The Box Room

By Canonette
- 6860 reads
"Does it bother you, overlooking the cemetery, Gran?"
"What can those poor buggers do to harm me? It's the live ones you have to worry about."
Anna turned from the window towards her Gran. The old woman’s breathing grew more wheezy as she tucked the sheets under the mattress and threw a thick brown blanket over the top. The final layer was a candlewick bedspread, like a wedding cake piped with swirls and icing flowers. Anna lent over to stroke the soft surface, but Gran tossed a pillow at her with a huff.

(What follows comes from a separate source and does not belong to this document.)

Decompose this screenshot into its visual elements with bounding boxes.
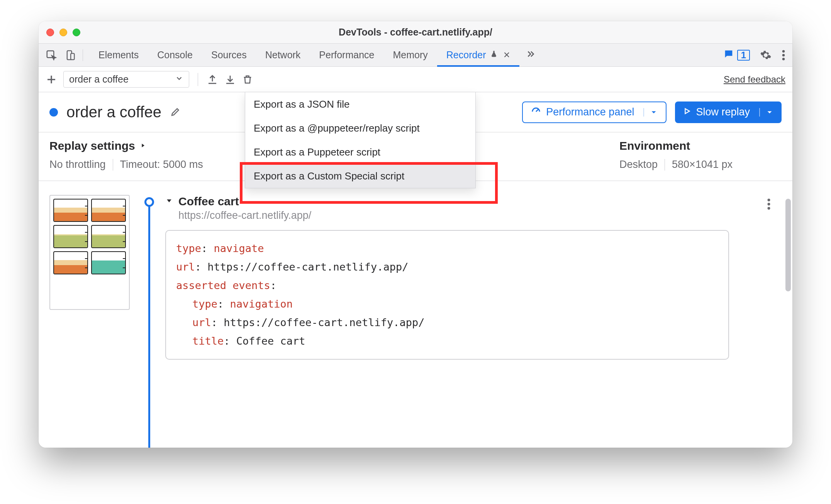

"Make yourself useful," she said, handing the girl a flannelette pillowcase.
Anna was sleeping there more often now her mum was on nights at the maternity hospital, but there was nothing personal to her in the room. It had once belonged to her aunts, before they had married and moved away. She couldn't remember ever being allowed upstairs then. Though the piles of clogs and wedge sandals contested to young fashionable women having lived there, along with piles of magazines, discarded cosmetics and perfume bottles containing the last stale dregs of eau de cologne. Anna tried to imagine them getting ready for a night out, applying Moonwind from the blue glass phial, brushing their long hair and checking their reflections in the mirror above the mantelshelf.

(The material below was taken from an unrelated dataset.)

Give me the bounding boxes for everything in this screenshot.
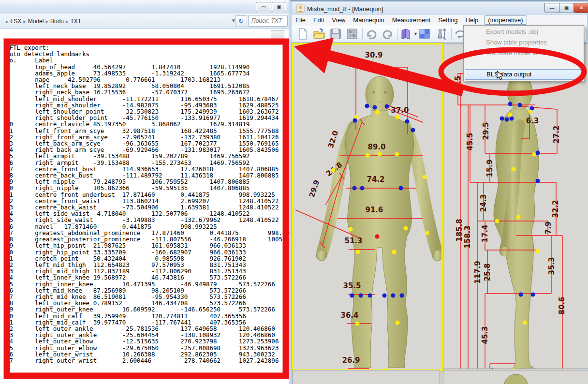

She imagined them coming downstairs transformed, in their floor-length dresses, their faces shining, their eyebrows plucked to perfect arches and lashes spidery with layers of black mascara. They would often wear the same dress in different colours, Anna recalled, so that one was like a negative image of the other: Cynthia in a pale ghostly shade and Jacqueline in dark red or brown. There was still a bottle of Jacqueline’s nail polish on the shelf, like a crimson heart against the white painted surface. Anna tried to twist off the lid, but it was stuck fast with dried up varnish. Yet its sweet solvent smell filled the room, as she remembered being allowed to watch them paint their long scarlet talons, then how they would flutter their fingers like birds’ wings.

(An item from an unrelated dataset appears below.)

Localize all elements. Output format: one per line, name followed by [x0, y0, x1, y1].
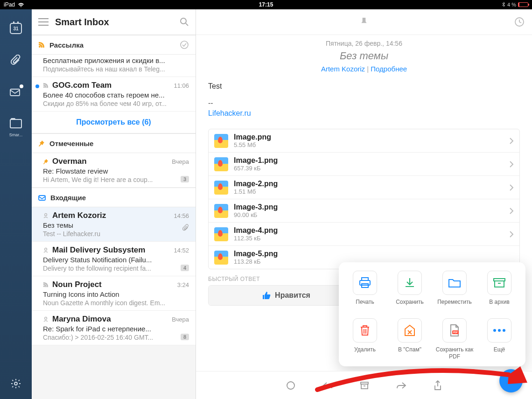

The bedroom smelled of damp now and although her Gran would plug in an electric heater to take the chill off before bedtime, Anna knew that she would spend the night shivering under the covers. She hoped to sleep right through, for it was if she woke in the night, that the strange thoughts would begin. What was behind the door, barred by the headboard of the double bed? She knew: she’d seen that it was a cupboard filled with old games and puzzles and boxes of junk. It was only in the dark that the doorway haunted her and she imagined it actually led somewhere. And it was only in the dead of night that she would dream she heard people singing, or voices murmuring, or the sound of crying, and she would tell herself that it was only Gran, unable to sleep too, listening to the wireless.
“Let’s watch some telly before bed,” her Gran said, plugging in the fan heater.
Anna led the way out of the bedroom and stopped at the door of the box room next to it.
“Why is there a lock on the outside of it, Gran?”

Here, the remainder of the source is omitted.